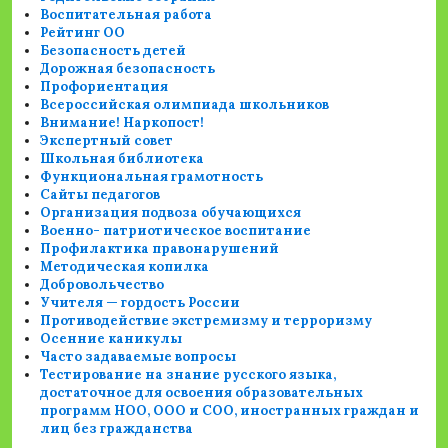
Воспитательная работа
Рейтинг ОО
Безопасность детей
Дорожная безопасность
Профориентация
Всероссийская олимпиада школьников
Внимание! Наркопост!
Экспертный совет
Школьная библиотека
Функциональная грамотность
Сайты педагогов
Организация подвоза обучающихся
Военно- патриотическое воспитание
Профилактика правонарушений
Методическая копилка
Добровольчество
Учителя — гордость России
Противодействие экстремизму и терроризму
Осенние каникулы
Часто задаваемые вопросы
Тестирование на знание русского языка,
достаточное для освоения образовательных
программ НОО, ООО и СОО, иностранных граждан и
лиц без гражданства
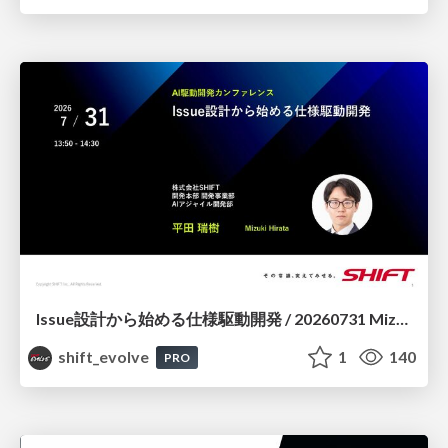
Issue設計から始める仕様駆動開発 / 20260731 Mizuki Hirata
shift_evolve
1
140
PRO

::::

* YOUR TASK *
Transcribe the material exactly, keeping every word and none of the pictures.

* RESULT FOR THIS EXERCISE *
Воспитательная работа
Рейтинг ОО
Безопасность детей
Дорожная безопасность
Профориентация
Всероссийская олимпиада школьников
Внимание! Наркопост!
Экспертный совет
Школьная библиотека
Функциональная грамотность
Сайты педагогов
Организация подвоза обучающихся
Военно- патриотическое воспитание
Профилактика правонарушений
Методическая копилка
Добровольчество
Учителя — гордость России
Противодействие экстремизму и терроризму
Осенние каникулы
Часто задаваемые вопросы
Тестирование на знание русского языка,
достаточное для освоения образовательных
программ НОО, ООО и СОО, иностранных граждан и
лиц без гражданства
Issue設計から始める仕様駆動開発 / 20260731 Mizuki Hirata
shift_evolve
1
140
PRO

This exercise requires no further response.